(DESCRIPTION OF THE TASK) Please retype, character for character, the portion of the entries below that runs from the line containing "Carte de identitate auto" to the last line.

(Transcribed page contents)
^^^^
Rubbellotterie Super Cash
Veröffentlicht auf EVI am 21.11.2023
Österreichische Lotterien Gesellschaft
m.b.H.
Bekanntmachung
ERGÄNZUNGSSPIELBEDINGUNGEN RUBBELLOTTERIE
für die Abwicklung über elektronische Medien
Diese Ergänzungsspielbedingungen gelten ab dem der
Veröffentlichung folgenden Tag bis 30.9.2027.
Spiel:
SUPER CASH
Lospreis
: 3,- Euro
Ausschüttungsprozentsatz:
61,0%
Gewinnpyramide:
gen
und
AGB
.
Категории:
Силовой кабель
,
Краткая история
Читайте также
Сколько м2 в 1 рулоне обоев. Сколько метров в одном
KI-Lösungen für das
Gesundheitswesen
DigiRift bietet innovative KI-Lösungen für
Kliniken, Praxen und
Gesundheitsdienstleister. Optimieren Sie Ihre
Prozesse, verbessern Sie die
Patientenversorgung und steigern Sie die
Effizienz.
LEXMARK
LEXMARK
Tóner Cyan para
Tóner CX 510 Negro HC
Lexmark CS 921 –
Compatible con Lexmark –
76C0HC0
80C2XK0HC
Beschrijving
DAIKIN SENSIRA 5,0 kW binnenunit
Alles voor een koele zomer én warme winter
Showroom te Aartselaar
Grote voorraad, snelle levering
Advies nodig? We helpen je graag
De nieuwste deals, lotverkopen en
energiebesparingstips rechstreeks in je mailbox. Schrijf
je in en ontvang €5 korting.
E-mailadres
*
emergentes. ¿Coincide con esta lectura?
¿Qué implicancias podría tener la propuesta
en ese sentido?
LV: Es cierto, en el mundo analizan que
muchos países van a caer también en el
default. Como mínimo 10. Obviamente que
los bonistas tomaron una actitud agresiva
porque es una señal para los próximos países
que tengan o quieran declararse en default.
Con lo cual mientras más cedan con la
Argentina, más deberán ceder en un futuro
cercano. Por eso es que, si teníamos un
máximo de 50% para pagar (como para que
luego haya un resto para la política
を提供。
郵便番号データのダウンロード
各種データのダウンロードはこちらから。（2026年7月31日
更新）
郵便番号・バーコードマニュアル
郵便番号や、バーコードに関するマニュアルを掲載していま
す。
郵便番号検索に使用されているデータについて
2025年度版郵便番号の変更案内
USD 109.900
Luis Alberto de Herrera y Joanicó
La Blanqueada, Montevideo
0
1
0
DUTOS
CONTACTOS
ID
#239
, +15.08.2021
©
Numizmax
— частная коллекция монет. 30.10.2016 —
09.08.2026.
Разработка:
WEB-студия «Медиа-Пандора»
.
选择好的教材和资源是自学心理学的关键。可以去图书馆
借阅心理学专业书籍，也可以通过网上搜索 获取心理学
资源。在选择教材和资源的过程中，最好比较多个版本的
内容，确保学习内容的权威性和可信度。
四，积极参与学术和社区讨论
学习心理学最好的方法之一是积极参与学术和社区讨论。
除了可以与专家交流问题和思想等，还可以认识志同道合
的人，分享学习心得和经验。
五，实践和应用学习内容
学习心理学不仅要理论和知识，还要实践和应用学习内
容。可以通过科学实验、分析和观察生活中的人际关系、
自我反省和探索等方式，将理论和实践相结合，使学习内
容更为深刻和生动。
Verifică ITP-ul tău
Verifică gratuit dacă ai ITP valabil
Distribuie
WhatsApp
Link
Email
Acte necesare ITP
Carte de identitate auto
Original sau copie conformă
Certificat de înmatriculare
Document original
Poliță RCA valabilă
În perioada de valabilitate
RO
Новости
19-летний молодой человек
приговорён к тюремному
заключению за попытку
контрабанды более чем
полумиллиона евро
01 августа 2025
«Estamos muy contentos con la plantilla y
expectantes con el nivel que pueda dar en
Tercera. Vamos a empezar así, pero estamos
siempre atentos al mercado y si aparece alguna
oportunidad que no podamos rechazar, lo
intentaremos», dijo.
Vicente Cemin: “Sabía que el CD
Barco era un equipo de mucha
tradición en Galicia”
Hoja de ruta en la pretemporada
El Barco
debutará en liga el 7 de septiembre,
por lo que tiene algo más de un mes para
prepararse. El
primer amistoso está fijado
^^^^
(TASK SOLUTION)
Carte de identitate auto
Original sau copie conformă
Certificat de înmatriculare
Document original
Poliță RCA valabilă
În perioada de valabilitate
RO
Новости
19-летний молодой человек
приговорён к тюремному
заключению за попытку
контрабанды более чем
полумиллиона евро
01 августа 2025
«Estamos muy contentos con la plantilla y
expectantes con el nivel que pueda dar en
Tercera. Vamos a empezar así, pero estamos
siempre atentos al mercado y si aparece alguna
oportunidad que no podamos rechazar, lo
intentaremos», dijo.
Vicente Cemin: “Sabía que el CD
Barco era un equipo de mucha
tradición en Galicia”
Hoja de ruta en la pretemporada
El Barco
debutará en liga el 7 de septiembre,
por lo que tiene algo más de un mes para
prepararse. El
primer amistoso está fijado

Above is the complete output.